▶ _Work instruction_:
Filter the records below for the word "ควบค". Copy each line that holds it.

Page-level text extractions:
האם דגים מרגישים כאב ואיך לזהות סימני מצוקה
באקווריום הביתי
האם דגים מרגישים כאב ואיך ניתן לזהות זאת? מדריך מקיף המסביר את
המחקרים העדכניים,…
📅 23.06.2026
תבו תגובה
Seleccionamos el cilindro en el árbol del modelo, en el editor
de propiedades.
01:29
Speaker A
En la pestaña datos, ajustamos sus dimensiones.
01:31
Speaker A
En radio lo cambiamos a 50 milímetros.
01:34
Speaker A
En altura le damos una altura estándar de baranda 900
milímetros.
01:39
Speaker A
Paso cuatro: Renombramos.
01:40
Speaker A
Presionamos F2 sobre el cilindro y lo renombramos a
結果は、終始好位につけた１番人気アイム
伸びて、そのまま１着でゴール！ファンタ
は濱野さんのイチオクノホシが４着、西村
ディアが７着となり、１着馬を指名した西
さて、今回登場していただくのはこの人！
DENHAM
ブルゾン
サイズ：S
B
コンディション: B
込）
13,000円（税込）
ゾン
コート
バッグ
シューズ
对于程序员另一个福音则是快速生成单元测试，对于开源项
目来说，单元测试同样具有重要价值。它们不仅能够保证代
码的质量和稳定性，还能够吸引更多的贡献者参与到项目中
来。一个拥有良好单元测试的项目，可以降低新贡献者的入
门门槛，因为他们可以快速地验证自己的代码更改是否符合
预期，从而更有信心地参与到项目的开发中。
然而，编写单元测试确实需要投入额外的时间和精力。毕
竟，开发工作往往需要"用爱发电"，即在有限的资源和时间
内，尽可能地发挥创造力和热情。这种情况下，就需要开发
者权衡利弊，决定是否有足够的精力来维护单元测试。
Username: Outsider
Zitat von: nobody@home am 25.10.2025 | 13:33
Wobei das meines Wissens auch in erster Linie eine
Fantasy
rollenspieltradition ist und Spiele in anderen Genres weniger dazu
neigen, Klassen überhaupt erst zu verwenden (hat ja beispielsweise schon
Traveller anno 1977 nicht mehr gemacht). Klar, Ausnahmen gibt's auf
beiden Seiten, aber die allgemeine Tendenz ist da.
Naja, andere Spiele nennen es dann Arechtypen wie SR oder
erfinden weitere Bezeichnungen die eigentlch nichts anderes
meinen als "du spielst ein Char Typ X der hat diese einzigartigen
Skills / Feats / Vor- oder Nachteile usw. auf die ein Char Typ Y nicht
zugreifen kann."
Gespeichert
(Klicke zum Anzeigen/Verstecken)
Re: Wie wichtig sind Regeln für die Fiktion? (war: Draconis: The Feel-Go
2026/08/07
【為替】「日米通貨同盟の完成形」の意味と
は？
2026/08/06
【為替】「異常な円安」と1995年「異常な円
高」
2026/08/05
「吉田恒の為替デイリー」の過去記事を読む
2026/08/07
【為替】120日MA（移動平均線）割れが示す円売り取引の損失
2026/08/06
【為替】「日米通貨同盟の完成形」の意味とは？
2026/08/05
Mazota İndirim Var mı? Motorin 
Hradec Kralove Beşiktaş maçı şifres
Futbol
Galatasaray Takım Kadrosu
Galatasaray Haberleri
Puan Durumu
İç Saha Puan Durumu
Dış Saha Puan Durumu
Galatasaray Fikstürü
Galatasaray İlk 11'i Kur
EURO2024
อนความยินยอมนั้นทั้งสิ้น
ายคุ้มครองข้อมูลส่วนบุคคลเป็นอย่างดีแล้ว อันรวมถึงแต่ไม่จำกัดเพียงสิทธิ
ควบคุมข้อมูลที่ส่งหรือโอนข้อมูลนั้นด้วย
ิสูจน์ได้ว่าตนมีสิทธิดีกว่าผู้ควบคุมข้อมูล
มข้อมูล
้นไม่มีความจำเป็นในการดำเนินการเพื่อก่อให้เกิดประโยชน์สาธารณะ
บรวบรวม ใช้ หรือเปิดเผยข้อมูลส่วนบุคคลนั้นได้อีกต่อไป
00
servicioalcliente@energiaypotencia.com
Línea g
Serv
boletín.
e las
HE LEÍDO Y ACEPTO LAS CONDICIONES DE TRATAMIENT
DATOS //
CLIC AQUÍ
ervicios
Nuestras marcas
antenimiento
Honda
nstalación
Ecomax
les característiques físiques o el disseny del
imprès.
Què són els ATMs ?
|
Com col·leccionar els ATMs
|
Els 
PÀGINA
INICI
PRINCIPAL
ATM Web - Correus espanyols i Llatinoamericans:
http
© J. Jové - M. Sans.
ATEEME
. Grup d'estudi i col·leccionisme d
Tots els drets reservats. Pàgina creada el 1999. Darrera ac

▶ _Task result_:
ควบคุมข้อมูลที่ส่งหรือโอนข้อมูลนั้นด้วย
ิสูจน์ได้ว่าตนมีสิทธิดีกว่าผู้ควบคุมข้อมูล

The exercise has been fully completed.